What a horrible fucking moment to remember this piece of advice.

Recalling it at that particular time didn’t cause anger, or even annoyance. It induced the kind of dread that had my blood running in icy-cold chunks through my veins, because there was nothing I could do to prepare for what was coming next. Something I’d learned all too well the last three months of my life.

I didn’t want to do this.

And I had no choice.

As I watched the lawyer fumble with a massive binder, shuffling through page after page before he delivered one of those life-exploding bombs, worry settled like an iron weight in my stomach.

It was a feeling rooted in loss, the kind that you couldn’t ignore and could hardly breathe through.

I had a feeling that whatever was coming out of this wrinkle-faced lawyer’s mouth would shift the road in front of me irrevocably.

He skimmed through another page. “My apologies. We had a hard time finding the trust documents when your friend and his wife passed.”

That dread curdled dangerously under my skin at his words. What a sanitized term.

It was clean and clinical and didn’t cause any damage.

They didn’tpass.

Their car wrapped around a tree trunk because a drunk driver crossed into their lane, and in a crush of metal and glass, they left behind a two-year-old daughter and a stack of legal documents that were still being sorted through in the wake of their funerals.

The last two weeks had been the longest of my life—the last two months, really.

Too much change.

Too many plans cut short, with a few bursts of time that couldn’t be reversed.

“Ahh, here it is.” He dragged his thumb across one more page, tracing his finger along another paragraph before he looked back at the camera in his laptop. “Chris and Amie were new to our firm, and because their last lawyer retired just before their accident ...” He paused. “Usually we’re a bit more organized than this in executing the terms of someone’s will.”

My jaw clenched, and underneath the table where I sat facing my computer, my knee bounced furiously. He couldn’t see it, but based on the look on his face, he could see the tight, unsure expression I undoubtedly wore.

“Under normal circumstances, we’d do this around the time of the funeral,” he continued.

I nodded. When I trusted my voice to work steadily, I asked him the question I’d been dreading. “Who’s getting custody of the girl?”

His face softened. “Not you. She’s with Amie’s best friend right now.” After a meaningful pause, he said, “My next meeting is with the parties given guardianship of Mira.”

My shoulders relaxed. I loved Chris—one of my best friends since we’d met fifteen years earlier at the University of Michigan—but I wasn’t ready to take on any sort of parenting role to a little girl.

As I waited for the lawyer to deliver whatever news was coming next, I closed my eyes and took a slow, deep breath. Maybe in another week, the tight ball of discomfort would unspool in my chest. Maybe I’d learn how to relax into this new reality.

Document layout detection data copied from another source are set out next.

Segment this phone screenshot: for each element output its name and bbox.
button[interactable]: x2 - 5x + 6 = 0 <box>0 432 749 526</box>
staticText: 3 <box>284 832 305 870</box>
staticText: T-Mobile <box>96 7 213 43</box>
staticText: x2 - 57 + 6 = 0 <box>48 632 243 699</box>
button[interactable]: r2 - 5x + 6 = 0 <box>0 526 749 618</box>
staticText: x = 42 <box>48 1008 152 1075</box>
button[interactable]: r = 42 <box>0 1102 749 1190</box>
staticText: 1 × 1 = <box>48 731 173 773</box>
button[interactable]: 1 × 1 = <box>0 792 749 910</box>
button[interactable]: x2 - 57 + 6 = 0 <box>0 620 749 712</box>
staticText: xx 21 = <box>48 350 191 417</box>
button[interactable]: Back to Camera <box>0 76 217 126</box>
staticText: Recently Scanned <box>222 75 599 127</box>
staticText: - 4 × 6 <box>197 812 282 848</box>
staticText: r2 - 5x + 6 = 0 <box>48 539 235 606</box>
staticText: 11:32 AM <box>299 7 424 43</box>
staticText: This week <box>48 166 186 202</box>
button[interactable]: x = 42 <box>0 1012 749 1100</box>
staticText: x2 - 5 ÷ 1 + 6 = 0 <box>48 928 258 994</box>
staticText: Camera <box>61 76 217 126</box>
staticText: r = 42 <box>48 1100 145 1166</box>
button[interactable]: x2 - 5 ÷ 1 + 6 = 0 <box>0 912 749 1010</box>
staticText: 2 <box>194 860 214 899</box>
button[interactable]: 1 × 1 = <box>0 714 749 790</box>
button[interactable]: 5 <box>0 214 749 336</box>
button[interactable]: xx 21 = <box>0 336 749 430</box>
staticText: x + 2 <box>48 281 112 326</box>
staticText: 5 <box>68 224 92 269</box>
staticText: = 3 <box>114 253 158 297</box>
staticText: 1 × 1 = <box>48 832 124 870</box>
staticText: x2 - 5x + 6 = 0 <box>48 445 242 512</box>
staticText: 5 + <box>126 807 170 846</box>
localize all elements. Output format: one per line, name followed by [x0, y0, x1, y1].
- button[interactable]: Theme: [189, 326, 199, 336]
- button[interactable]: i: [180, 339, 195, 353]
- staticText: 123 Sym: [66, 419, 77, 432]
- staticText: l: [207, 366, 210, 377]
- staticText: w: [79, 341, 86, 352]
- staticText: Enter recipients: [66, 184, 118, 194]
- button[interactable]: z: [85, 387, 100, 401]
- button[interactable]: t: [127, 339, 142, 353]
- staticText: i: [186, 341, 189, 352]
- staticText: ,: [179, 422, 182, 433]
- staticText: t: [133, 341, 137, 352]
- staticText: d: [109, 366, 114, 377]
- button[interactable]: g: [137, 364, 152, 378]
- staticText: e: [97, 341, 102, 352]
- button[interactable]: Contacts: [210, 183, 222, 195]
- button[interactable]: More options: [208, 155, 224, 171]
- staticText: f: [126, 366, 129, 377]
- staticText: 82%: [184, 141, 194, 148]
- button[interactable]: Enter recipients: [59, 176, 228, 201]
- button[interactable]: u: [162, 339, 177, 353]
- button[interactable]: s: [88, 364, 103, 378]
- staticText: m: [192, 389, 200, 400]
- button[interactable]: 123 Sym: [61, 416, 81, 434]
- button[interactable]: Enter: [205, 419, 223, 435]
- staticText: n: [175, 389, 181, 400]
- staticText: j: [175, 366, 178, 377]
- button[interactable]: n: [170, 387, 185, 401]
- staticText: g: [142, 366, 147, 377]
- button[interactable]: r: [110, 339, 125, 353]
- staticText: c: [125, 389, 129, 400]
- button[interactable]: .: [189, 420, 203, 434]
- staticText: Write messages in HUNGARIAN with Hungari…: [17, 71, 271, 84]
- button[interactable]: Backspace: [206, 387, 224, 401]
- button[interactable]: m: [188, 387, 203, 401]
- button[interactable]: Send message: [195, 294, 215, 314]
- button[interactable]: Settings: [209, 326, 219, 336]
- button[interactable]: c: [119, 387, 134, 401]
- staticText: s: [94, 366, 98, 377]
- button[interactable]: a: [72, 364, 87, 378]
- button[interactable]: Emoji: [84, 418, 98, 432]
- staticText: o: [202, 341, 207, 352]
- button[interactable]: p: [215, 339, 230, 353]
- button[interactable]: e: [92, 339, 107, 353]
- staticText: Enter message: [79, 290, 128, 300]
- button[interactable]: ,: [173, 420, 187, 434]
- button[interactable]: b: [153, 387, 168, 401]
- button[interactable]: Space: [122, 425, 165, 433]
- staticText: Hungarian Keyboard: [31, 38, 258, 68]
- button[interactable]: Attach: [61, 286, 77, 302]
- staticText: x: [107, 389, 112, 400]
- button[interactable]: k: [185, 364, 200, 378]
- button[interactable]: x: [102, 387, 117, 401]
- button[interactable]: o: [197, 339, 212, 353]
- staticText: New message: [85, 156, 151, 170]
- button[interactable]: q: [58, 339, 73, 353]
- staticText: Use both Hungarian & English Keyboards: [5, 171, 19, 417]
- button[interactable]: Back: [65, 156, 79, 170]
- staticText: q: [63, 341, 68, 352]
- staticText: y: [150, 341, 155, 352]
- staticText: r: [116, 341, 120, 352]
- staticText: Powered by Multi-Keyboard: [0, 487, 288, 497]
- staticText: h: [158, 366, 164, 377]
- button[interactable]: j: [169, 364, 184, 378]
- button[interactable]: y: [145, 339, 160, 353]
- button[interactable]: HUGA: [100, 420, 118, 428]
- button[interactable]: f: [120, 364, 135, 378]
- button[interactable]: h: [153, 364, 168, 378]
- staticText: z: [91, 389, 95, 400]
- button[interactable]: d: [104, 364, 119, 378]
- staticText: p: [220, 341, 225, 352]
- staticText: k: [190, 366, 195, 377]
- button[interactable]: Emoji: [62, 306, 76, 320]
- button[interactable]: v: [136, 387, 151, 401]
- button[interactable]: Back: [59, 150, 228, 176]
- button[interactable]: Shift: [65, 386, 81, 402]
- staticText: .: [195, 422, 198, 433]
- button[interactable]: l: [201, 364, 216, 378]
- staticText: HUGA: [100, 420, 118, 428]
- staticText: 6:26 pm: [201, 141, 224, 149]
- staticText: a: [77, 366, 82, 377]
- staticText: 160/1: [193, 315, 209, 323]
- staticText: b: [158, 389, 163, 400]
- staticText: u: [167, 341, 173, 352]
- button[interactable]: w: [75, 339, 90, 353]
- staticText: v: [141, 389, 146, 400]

Forcibly retired from the game I’d spent my entire life playing, thanks to a ruptured patellar tendon, and grieving one of my best friends, thanks to a drunk driver who couldn’t stay in his own lane.

No. I’d never relax into either of those truths. All I could do now was brace myself for whatever might come next.

“Well,” he said, “Mr.Barrett, it looks like you’re the proud new owner of the Campbell House.”

My eyes snapped open. “What?”

He smiled at my brusque tone. “It’s a late-1800s property they recently purchased, someplace that meant a great deal to Chris, if I’m understanding correctly. His grandparents owned it when he was younger, and it’s been somewhat neglected the last dozen years or more.”